As the coronavirus brought global travel to a near halt in March, St. Petersburg-based Squaremouth, which operates a travel insurance comparison website, saw its sales volume plunge from more than 500 transactions a day to fewer than 20, a 90%-plus drop.
In response, Squaremouth dipped into cash reserves and cut costs to keep all employees on staff at full pay and got a loan under the federal government’s new Paycheck Protection Program (PPP).
Meanwhile, it became busier than ever with calls from travelers asking about coverage for their canceled flights and hotel stays. The number of claims related to the pandemic nearly tripled over the firm’s usual rate, says spokeswoman Kasara Barto. The company shifted employees around to handle the influx of customer calls and began planning for its post-coronavirus future, she says. “We had travelers whose trips were canceled and travelers who were still looking to travel and buy coverage. We were able to jump in quickly and answer as many questions as we could,” she says.

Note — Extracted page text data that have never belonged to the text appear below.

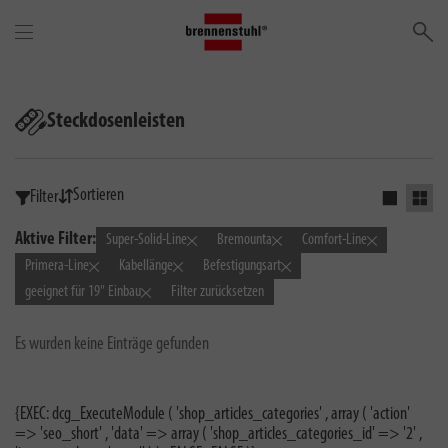
Su
Steckdosenleisten
Sortieren
Filter
Einfaches 
Grid 
Aktive Filter:
Super-Solid-Line
Bremounta
Comfort-Line
Primera-Line
Kabellänge
Befestigungsart
geeignet für 19" Einbau
Filter zurücksetzen
Es wurden keine Einträge gefunden
{EXEC: dcg_ExecuteModule ( 'shop_articles_categories' , array ( 'action'
=> 'seo_short' , 'data' => array ( 'shop_articles_categories_id' => '2' ,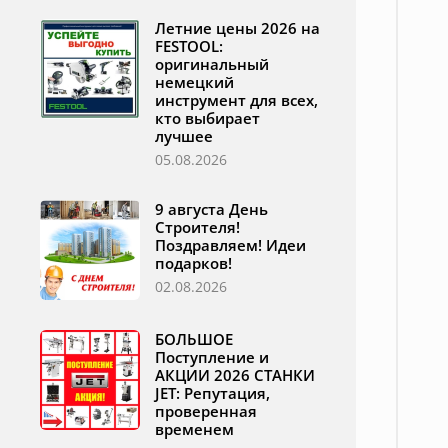
Летние цены 2026 на
FESTOOL:
оригинальный
немецкий
инструмент для всех,
кто выбирает
лучшее
05.08.2026
9 августа День
Строителя!
Поздравляем! Идеи
подарков!
02.08.2026
БОЛЬШОЕ
Поступление и
АКЦИИ 2026 СТАНКИ
JET: Репутация,
проверенная
временем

Squaremouth gets a cut of each sale when customers go on its site and buy travel insurance from a host of providers. The company says it’s working on the rollout of new products to address travelers’ changing needs, including policies that specifically cover virus outbreaks. Most policies sold through Squaremouth have not covered COVID-19 claims, Barto says. “For an event to be covered, it has to be written into the policy, and pandemics, epidemics and outbreaks typically aren’t written in because they weren’t a concern before,” she says.
Three years ago, Squaremouth bought an historic church building in St. Petersburg, hoping to create a millennial’s dream office, with a badminton court, snooker table, video games, napping couches, a bar and tree houses for meeting spaces. The company planned to move into the building once the renovations were completed. But in the wake of stay-at-home orders and mass telecommuting, Squaremouth has decided to let employees work from home indefinitely, even after the pandemic ends. The company will keep its leased offices in downtown St. Petersburg for when employees “need to get out of the house,” Barto says. “We’re not required to come in.”
The old church building is now up for sale. “Employees really aren’t looking for that hip new office space anymore,” she says. “The focus has shifted to workplace flexibility.”